Finnews.id – Polda Metro Jaya resmi menetapkan 8 tersangka dalam kasus tuduhan ijazah palsu yang dilaporkan Presiden ke-7 RI, Joko Widodo (Jokowi). Penetapan tersangka didukung pemeriksaan dokumen asli dari Universitas Gajah Mada (UGM) dan uji forensik digital serta analog oleh Puslabfor Polri.

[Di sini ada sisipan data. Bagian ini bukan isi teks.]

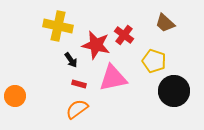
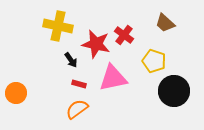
red star: moved 1 px up
orange circle: moved 1 px right, 3 px up
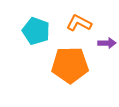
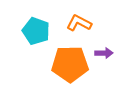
purple arrow: moved 3 px left, 10 px down
orange pentagon: moved 1 px up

Kapolda Metro Jaya, Irjen Asep Edi Suheri, menyampaikan keterangan dalam konferensi pers di Mapolda Metro Jaya, Jakarta Selatan, Jumat 7 November 2025. Ia menyebut penyidik telah memeriksa 130 saksi dan 22 ahli dari berbagai bidang, mulai dari pidana, ITE, sosiologi hukum, komunikasi sosial, hingga bahasa.

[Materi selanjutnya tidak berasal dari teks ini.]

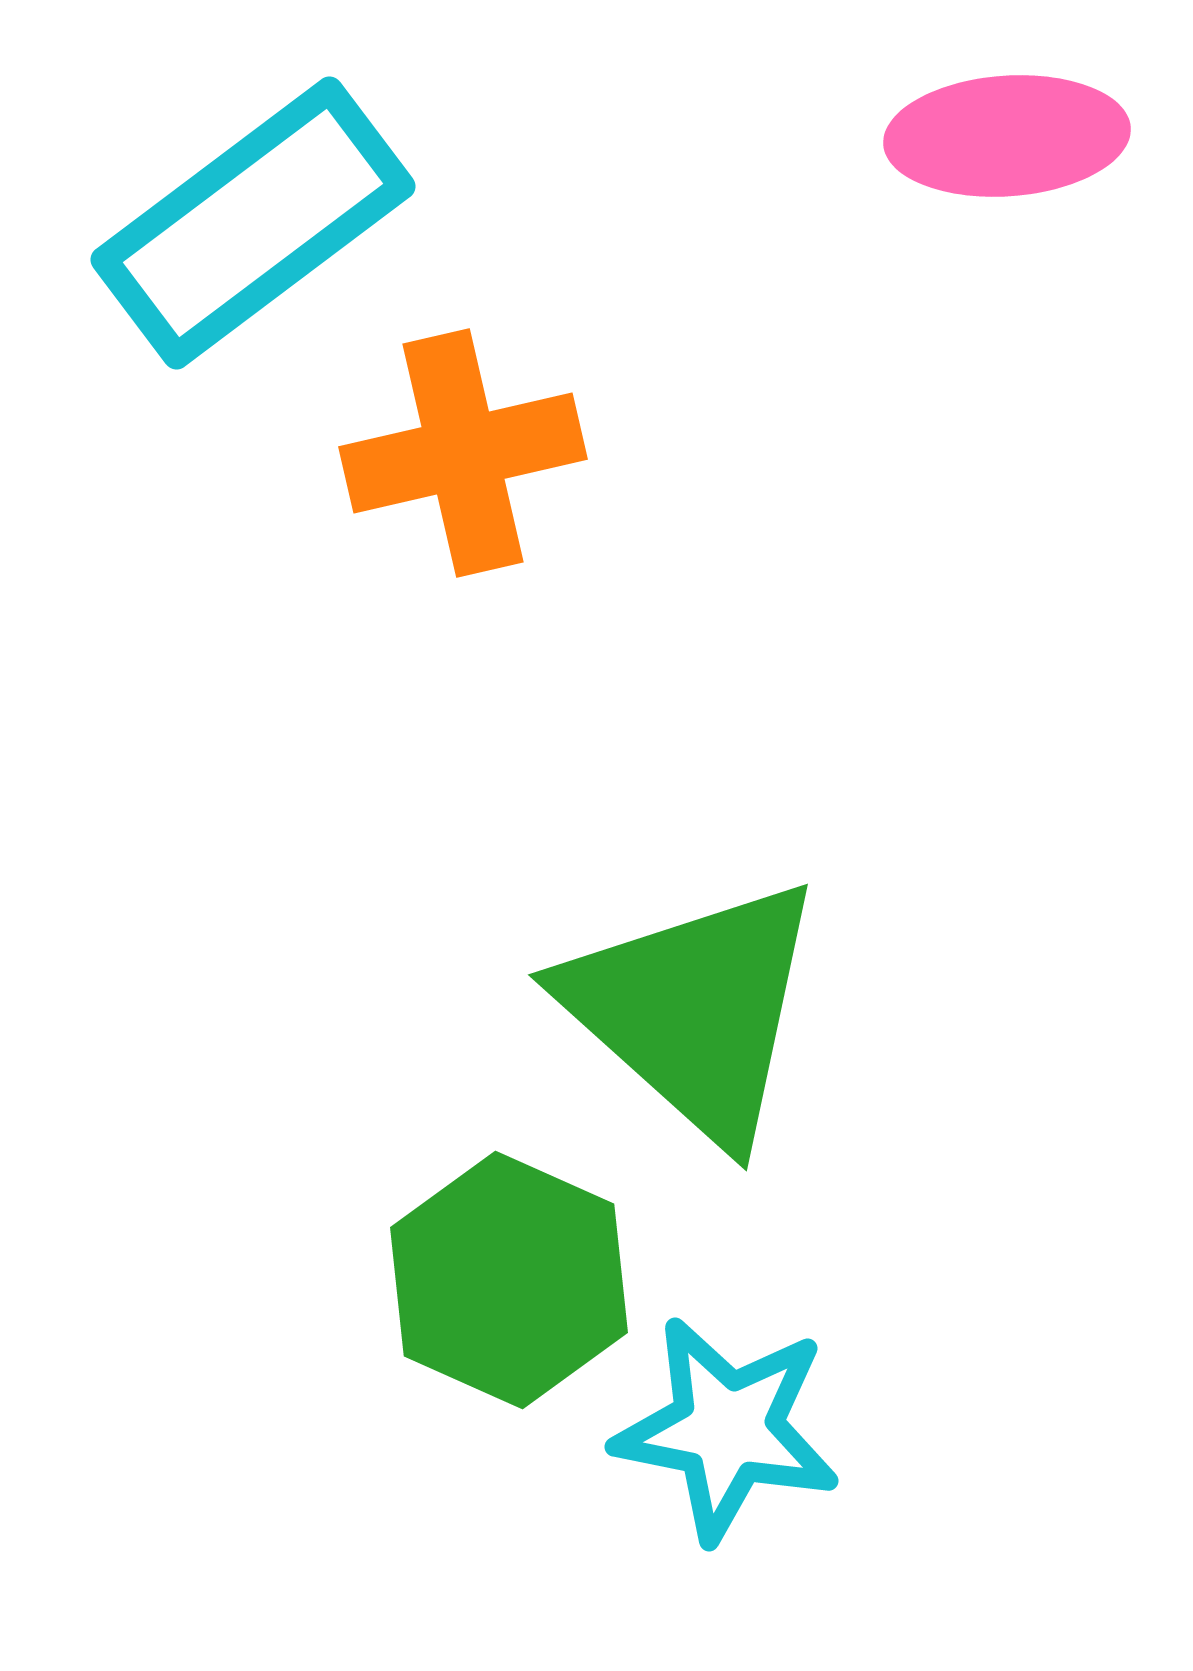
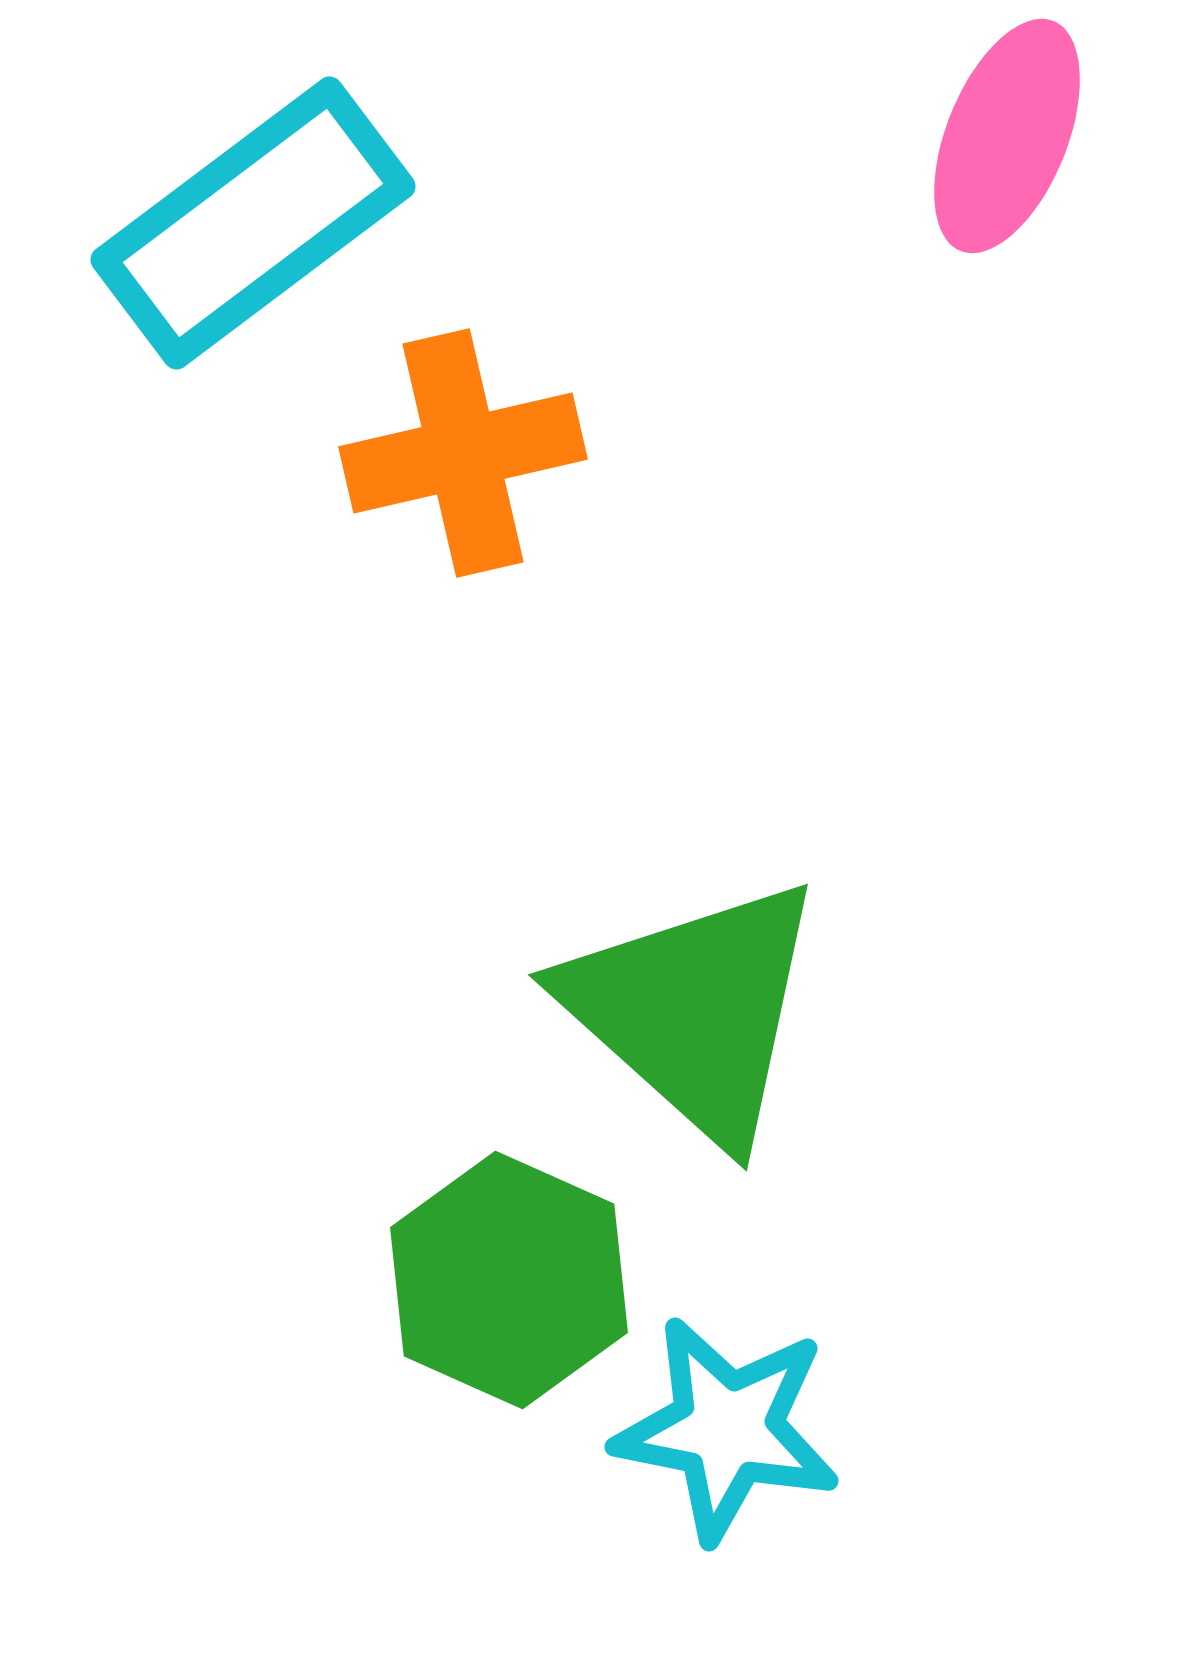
pink ellipse: rotated 64 degrees counterclockwise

“Ahli yang dilibatkan memberikan keterangan sebagai saksi ahli,” kata Asep, menegaskan bahwa proses penyidikan berlangsung komprehensif dan ilmiah. Selain itu, penyidik juga menggandeng Dewan Pers, Keterbukaan Informasi Pusat, Dirjen Peraturan dan Perundang-undangan Kemenkumham, serta berbagai praktisi digital forensik.

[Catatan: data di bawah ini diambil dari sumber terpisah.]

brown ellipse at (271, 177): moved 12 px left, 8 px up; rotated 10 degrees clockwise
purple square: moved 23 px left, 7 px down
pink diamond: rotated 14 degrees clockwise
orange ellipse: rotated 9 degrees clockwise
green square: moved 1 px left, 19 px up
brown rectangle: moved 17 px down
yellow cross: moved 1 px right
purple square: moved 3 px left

Dari penyitaan 723 item barang bukti, termasuk dokumen asli dari UGM, ditemukan bahwa ijazah Jokowi asli dan sah. Temuan ini diperkuat oleh hasil uji Puslabfor Polri yang mencakup aspek analog maupun digital.
“Berdasarkan temuan tersebut, para tersangka menyebarkan tuduhan palsu dan melakukan editing serta manipulasi digital terhadap dokumen ijazah dengan metode tidak ilmiah,” lanjut Kapolda.
Penetapan tersangka melalui proses asistensi dan gelar perkara yang melibatkan internal dan eksternal, termasuk Itwasda, Wasidik, Propam, dan Bidkum. 8 tersangka dibagi dalam dua klaster:
Klaster pertama (5 orang): ES, KTR, MRF, RE, DHL; dijerat dengan Pasal 310 dan/atau 311 dan/atau 160 KUHP serta Pasal 27A juncto Pasal 45 Ayat 4 dan/atau Pasal 28 Ayat 2 juncto Pasal 45A Ayat 2 UU ITE.
Klaster kedua (3 orang): RS, RHS, TT.
Kasus ini bermula dari laporan Jokowi terkait dugaan fitnah dan penyebaran informasi palsu mengenai ijazahnya. Laporan mencakup Pasal 310 dan 311 KUHP serta Pasal 27A, 32, dan 35 UU ITE.
Kapolda menekankan bahwa proses ini menegaskan prinsip keadilan berbasis bukti, sekaligus memberikan kepastian hukum terkait ijazah Presiden. Penegasan keaslian dokumen melalui UGM dan Puslabfor diharapkan menekan penyebaran informasi palsu di masyarakat.